How to reproduce Capsule Network with flying oars 07/13 Update SLTechnology News&Howtos

How to reproduce Capsule Network with flying oars

2025-07-13 Update From: SLTechnology News&Howtos shulou NAV: SLTechnology News&Howtos > Internet Technology >

Shulou(Shulou.com)06/01 Report--

How to use flying oars to reproduce Capsule Network, I believe that many inexperienced people do not know what to do.
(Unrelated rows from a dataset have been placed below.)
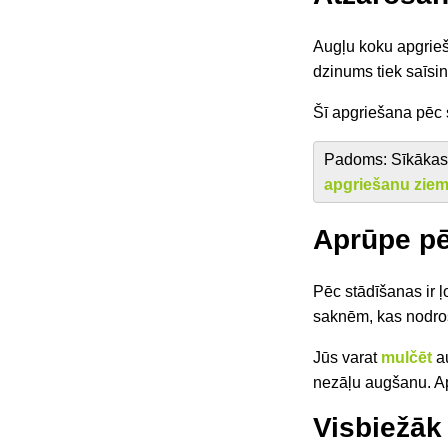
Augļu koku apgrieša
dzinums tiek saīsin
Šī apgriešana pēc 
Padoms: Sīkākas 
apgriešanu zie
Aprūpe pē
Pēc stādīšanas ir ļ
saknēm, kas nodro
Jūs varat
mulčēt
au
nezāļu augšanu. Ap
Visbiežāk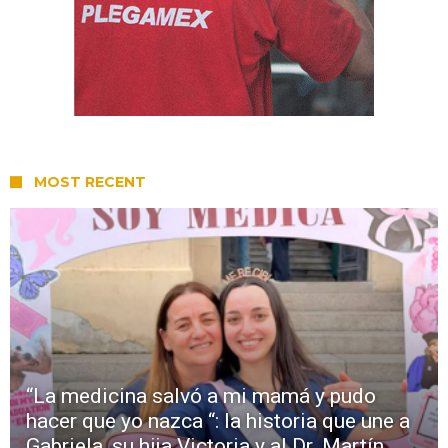
MOST RECENT
“La medicina salvó a mi mamá y pudo
hacer que yo nazca “: la historia que une a
Gabriela, su hija Victoria y al Dr. Martín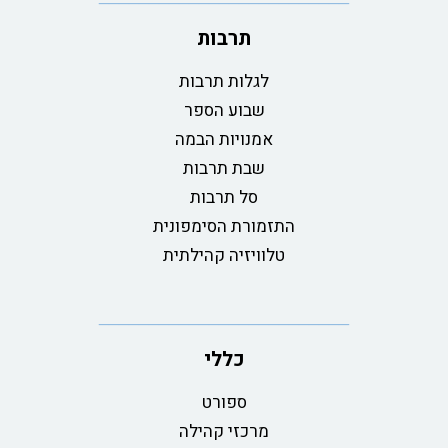
תרבות
לגלות תרבות
שבוע הספר
אמנויות הבמה
שבת תרבות
סל תרבות
התזמורת הסימפונית
טלוויזיה קהילתית
כללי
ספורט
מרכזי קהילה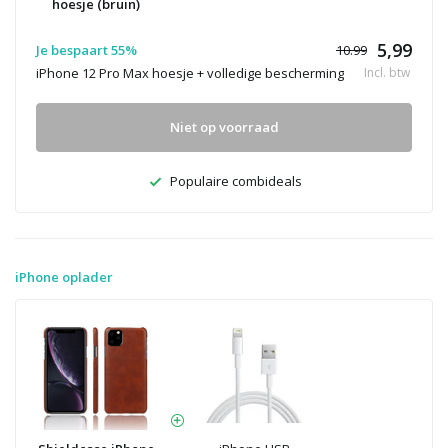
hoesje (bruin)
5,99
Je bespaart 55%
10.99
iPhone 12 Pro Max hoesje + volledige bescherming
Incl. btw
Niet op voorraad
Populaire combideals
iPhone oplader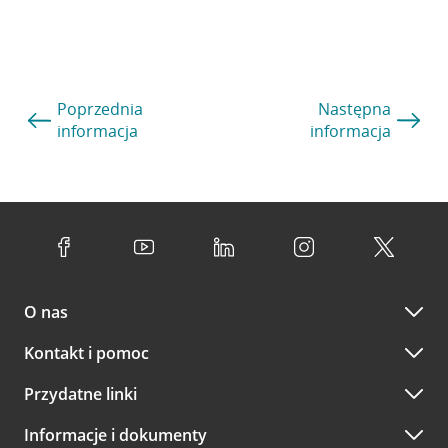
Poprzednia
Następna
informacja
informacja
O nas
Kontakt i pomoc
Przydatne linki
Informacje i dokumenty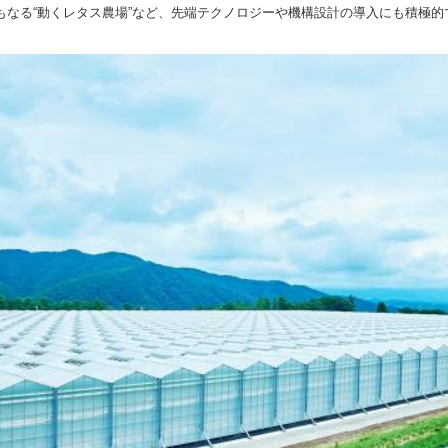
もなる“動くレタス農場”など、先端テクノロジーや機構設計の導入にも積極的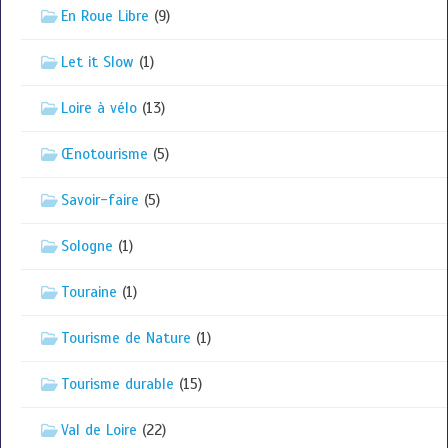
En Roue Libre
(9)
Let it Slow
(1)
Loire à vélo
(13)
Œnotourisme
(5)
Savoir-faire
(5)
Sologne
(1)
Touraine
(1)
Tourisme de Nature
(1)
Tourisme durable
(15)
Val de Loire
(22)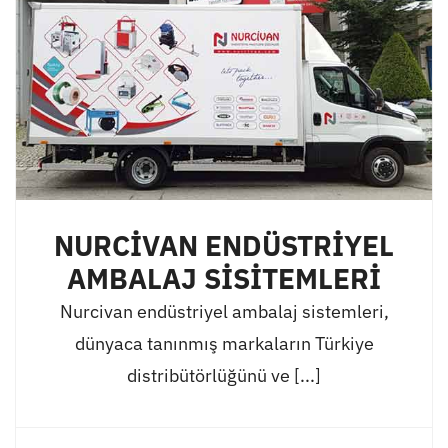
NURCİVAN ENDÜSTRİYEL
AMBALAJ SİSİTEMLERİ
Nurcivan endüstriyel ambalaj sistemleri,
dünyaca tanınmış markaların Türkiye
distribütörlüğünü ve [...]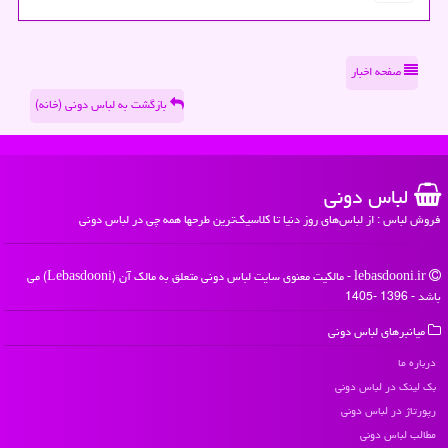
صفحه اخبار
بازگشت به لباس دونی (خانه)
لباس دونی
فروش لباس : از لباس‌های روز دنیا تا کلاسیک‌ترین طرحها همه چی در لباس دونی
lebasdooni.ir - مالکیت معنوی سایت لباس دونی متعلق به مالک آن (Lebasdooni) می
باشد - 1396 -1405
میانبرهای لباس دونی
درباره ما
بک لینک در لباس دونی
رپورتاژ در لباس دونی
مطالب لباس دونی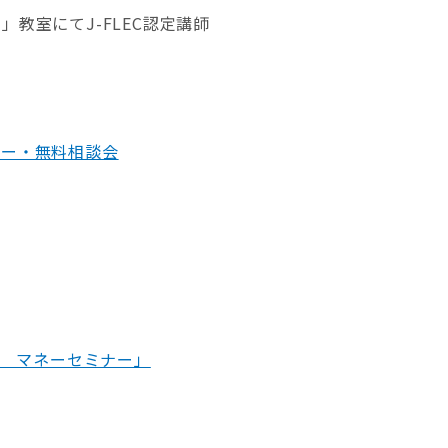
教室にてJ-FLEC認定講師
ミナー・無料相談会
う マネーセミナー」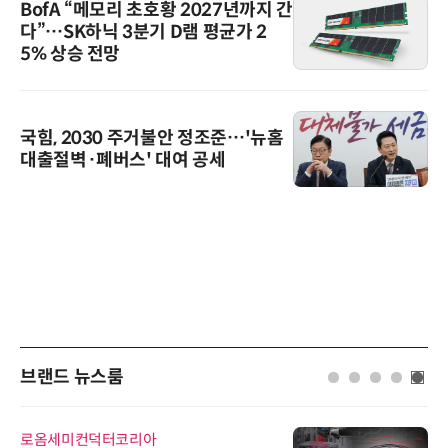
BofA “메모리 초호황 2027년까지 간
다”…SK하닉 3분기 D램 평균가 2
5% 상승 전망
국힘, 2030 주거불안 정조준…'뉴홈
대출절벽·폐버스' 대여 공세
브랜드 뉴스룸
로옴세미컨덕터코리아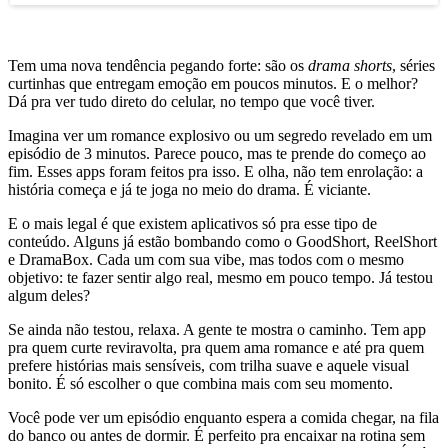
Tem uma nova tendência pegando forte: são os
drama shorts
, séries
curtinhas que entregam emoção em poucos minutos. E o melhor?
Dá pra ver tudo direto do celular, no tempo que você tiver.
Imagina ver um romance explosivo ou um segredo revelado em um
episódio de 3 minutos. Parece pouco, mas te prende do começo ao
fim. Esses apps foram feitos pra isso. E olha, não tem enrolação: a
história começa e já te joga no meio do drama. É viciante.
E o mais legal é que existem aplicativos só pra esse tipo de
conteúdo. Alguns já estão bombando como o GoodShort, ReelShort
e DramaBox. Cada um com sua vibe, mas todos com o mesmo
objetivo: te fazer sentir algo real, mesmo em pouco tempo. Já testou
algum deles?
Se ainda não testou, relaxa. A gente te mostra o caminho. Tem app
pra quem curte reviravolta, pra quem ama romance e até pra quem
prefere histórias mais sensíveis, com trilha suave e aquele visual
bonito. É só escolher o que combina mais com seu momento.
Você pode ver um episódio enquanto espera a comida chegar, na fila
do banco ou antes de dormir. É perfeito pra encaixar na rotina sem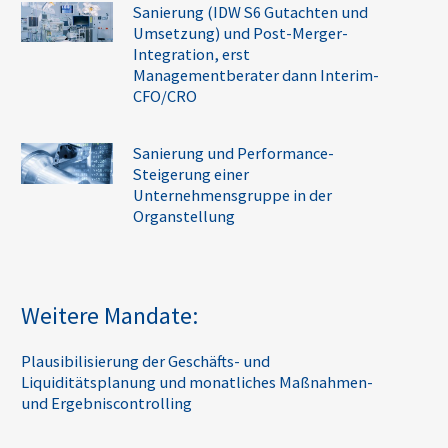
Sanierung (IDW S6 Gutachten und
Umsetzung) und Post-Merger-
Integration, erst
Managementberater dann Interim-
CFO/CRO
Sanierung und Performance-
Steigerung einer
Unternehmensgruppe in der
Organstellung
Weitere Mandate:
Plausibilisierung der Geschäfts- und
Liquiditätsplanung und monatliches Maßnahmen-
und Ergebniscontrolling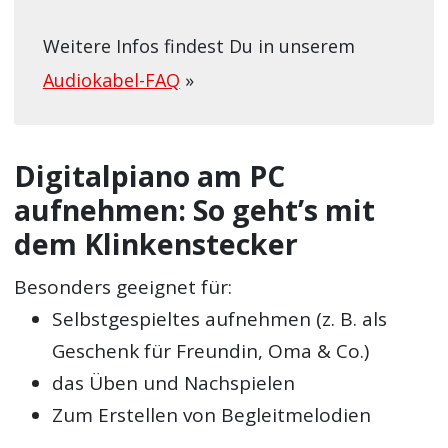
Weitere Infos findest Du in unserem
Audiokabel-FAQ
»
Digitalpiano am PC
aufnehmen: So geht’s mit
dem Klinkenstecker
Besonders geeignet für:
Selbstgespieltes aufnehmen (z. B. als
Geschenk für Freundin, Oma & Co.)
das Üben und Nachspielen
Zum Erstellen von Begleitmelodien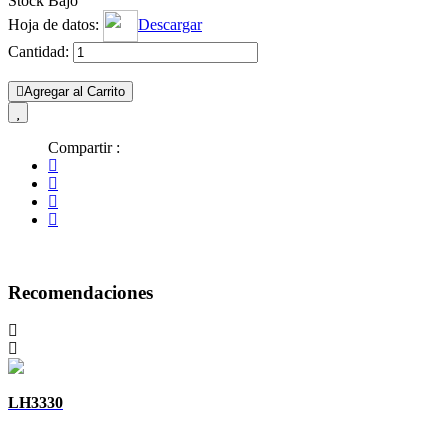
Stock Bajo
Hoja de datos:
Descargar
Cantidad:
Agregar al Carrito
Compartir :
Recomendaciones
LH3330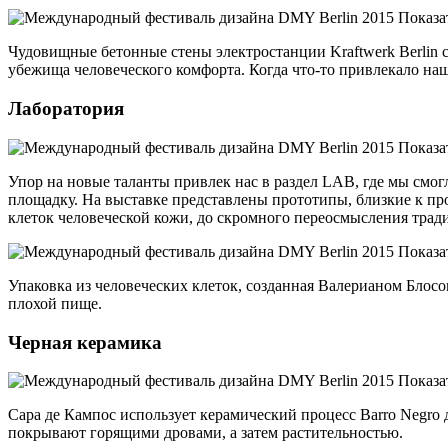
Чудовищные бетонные стены электростанции Kraftwerk Berlin 
убежища человеческого комфорта. Когда что-то привлекало н
Лаборатория
Упор на новые таланты привлек нас в раздел LAB, где мы см
площадку. На выставке представлены прототипы, близкие к пр
клеток человеческой кожи, до скромного переосмысления тра
Упаковка из человеческих клеток, созданная Валерианом Блосом
плохой пище.
Черная керамика
Сара де Кампос использует керамический процесс Barro Negro 
покрывают горящими дровами, а затем растительностью.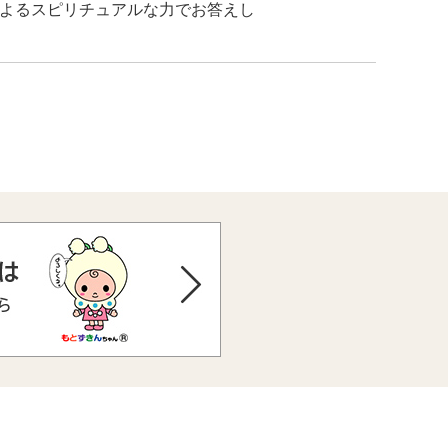
よるスピリチュアルな力でお答えし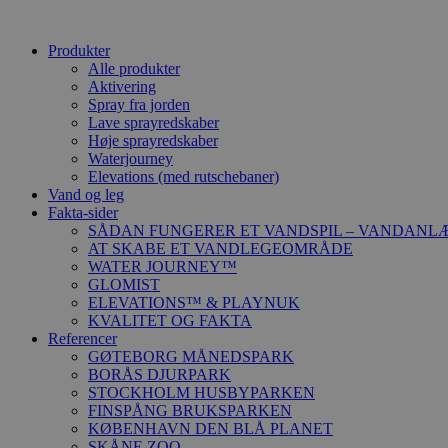
Produkter
Alle produkter
Aktivering
Spray fra jorden
Lave sprayredskaber
Høje sprayredskaber
Waterjourney
Elevations (med rutschebaner)
Vand og leg
Fakta-sider
SÅDAN FUNGERER ET VANDSPIL – VANDANL
AT SKABE ET VANDLEGEOMRÅDE
WATER JOURNEY™
GLOMIST
ELEVATIONS™ & PLAYNUK
KVALITET OG FAKTA
Referencer
GØTEBORG MÅNEDSPARK
BORÅS DJURPARK
STOCKHOLM HUSBYPARKEN
FINSPÅNG BRUKSPARKEN
KØBENHAVN DEN BLÅ PLANET
SKÅNE ZOO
Therefore, this paper summarizes the causes and solutions of the problem. Through this article, I hope you can solve this problem.

Let's explore the structure and principle of Capsule Network network together, and reproduce it using flying oars.

Download installation command # # CPU version installation command pip install-f https://paddlepaddle.org.cn/pip/oschina/cpu paddlepaddle## GPU version installation command pip install-f https://paddlepaddle.org.cn/pip/oschina/gpu paddlepaddle-gpu

The deficiency of convolution Neural Network

Although convolution neural network (CNN) performs very well, it can not extract features accurately for transformed images such as rotation or element translation.

For example, if you rotate and frame the letter R in the following image, CNN will mistakenly think that the three R in the following image are different letters.

This leads to the concept of posture. Posture combines the relative relationship between objects and is numerically expressed as a 4-dimensional pose matrix. The relationship between three-dimensional objects can be expressed by posture, which is essentially the translation and rotation of objects.

For humans, it is easy to recognize that the image below is the Statue of Liberty, although all the images are displayed at different angles, because human recognition of the image does not depend on perspective. Although I have never seen the exact same picture as the picture below, I can still know immediately that these are the Statue of Liberty.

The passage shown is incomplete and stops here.